The more I read this, the more I think that’s why John told us this story. He wanted us to see the contrast between the message of Jesus, and how that message “landed” on the world around him. Remember how he started his Gospel. In the great prologue to this book he wrote, “The true light the enlightens everyone was coming into the world… the world was made through him… but his own people received him not.” That is incredible!!! “But to all who did receive him… he gave power to be children of God.” (John 1:9-11)

That’s the contrast he’s trying to show us throughout his Gospel. That’s the focus of this story today. It is the healing of this man. It is his freedom in Christ, and it is the refusal of others to see. As we go through the Gospel of John, we would see that it gets worse.

In John 9 there is this story of the man who had been born blind. Without going too much into that healing story, just imagine it. This story for today was an incredible miracle. This man had been sick for almost 40 years. Many people didn’t live that long! But imagine, one who was born blind, all of a sudden being given sight. That’s unbelievable! I’m told that something like 80% of all the input to our brain comes through our eyes! And yet, in that case, the Pharisees said, “This man (Jesus) is not from God, for he does not keep the Sabbath.” (John 9:16) That’s unbelievable!

Now, as unbelievable as it sounds, do we sometimes do the same? Do we sometimes forget the wonder of healed hearts and joyous souls? And do we get stuck at the point of the simple healing of the “disease” of sin?

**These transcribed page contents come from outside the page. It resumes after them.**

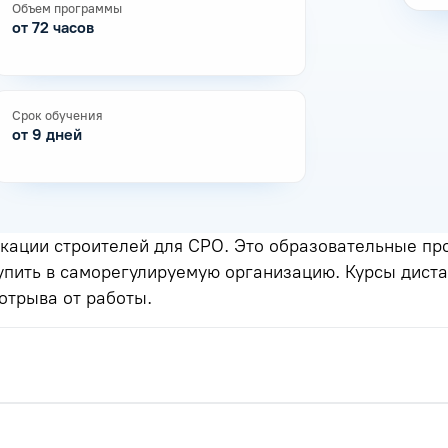
Объем программы
от 72 часов
Срок обучения
от 9 дней
ации строителей для СРО. Это образовательные пр
упить в саморегулируемую организацию. Курсы диста
отрыва от работы.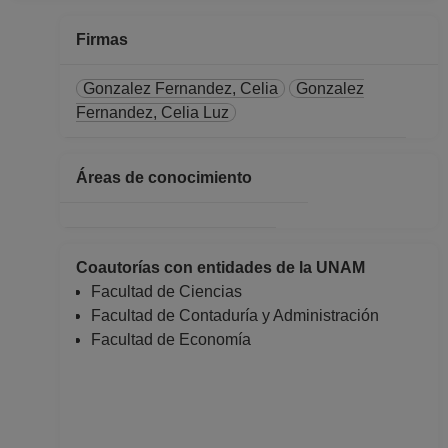
hasta 31-07-2022
PROFESOR
Firmas
ASIGNATURA A TP
No Definitivo
Gonzalez Fernandez, Celia
Gonzalez
Facultad de
Fernandez, Celia Luz
Contaduría y
Administración
Áreas de conocimiento
Desde 16-11-2021
hasta 28-02-2022
PROFESOR
ASIGNATURA A TP
Coautorías con entidades de la UNAM
No Definitivo
Facultad de Ciencias
Facultad de
Facultad de Contaduría y Administración
Contaduría y
Facultad de Economía
Administración
Desde 16-05-2021
hasta 15-11-2021
PROFESOR
ASIGNATURA A TP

It is my hope that we can continue to grow in our understanding of the glory of God’s kingdom. It is my hope that we can “take in” that we are being “transformed into the likeness of God, from one degree of glory to the next.” It is my hope that we can see ourselves as being “holistic” in terms of the change in us – body, mind, and spirit. And the Christian life does mean that we are changed. I know that’s not a very popular word for us “Presbyterians.” But “if anyone is in Christ they are a new creation, the past is finished and done. Behold the new has come!” (II Corinthians 5:17)

We have been healed and set free! And our freedom is beyond our understanding. We have been set free from sin, but also from the debilitating effects of sin. We are made whole in the most wonderful sense of the word! We are changed! Not from one degree of perfection to another, but from one degree of glory to another! Live differently. Love differently. Give God the glory and honor and praise!!!

Prayer

Lord, indeed you have healed us and made us whole. Help us to know the newness of life in Christ Jesus. Help us to look to the kingdom he came to tell us was in our midst. Transform us, that we may life the joyous, and free, and fully alive life we have in you. For this we pray in Jesus’ name, Amen.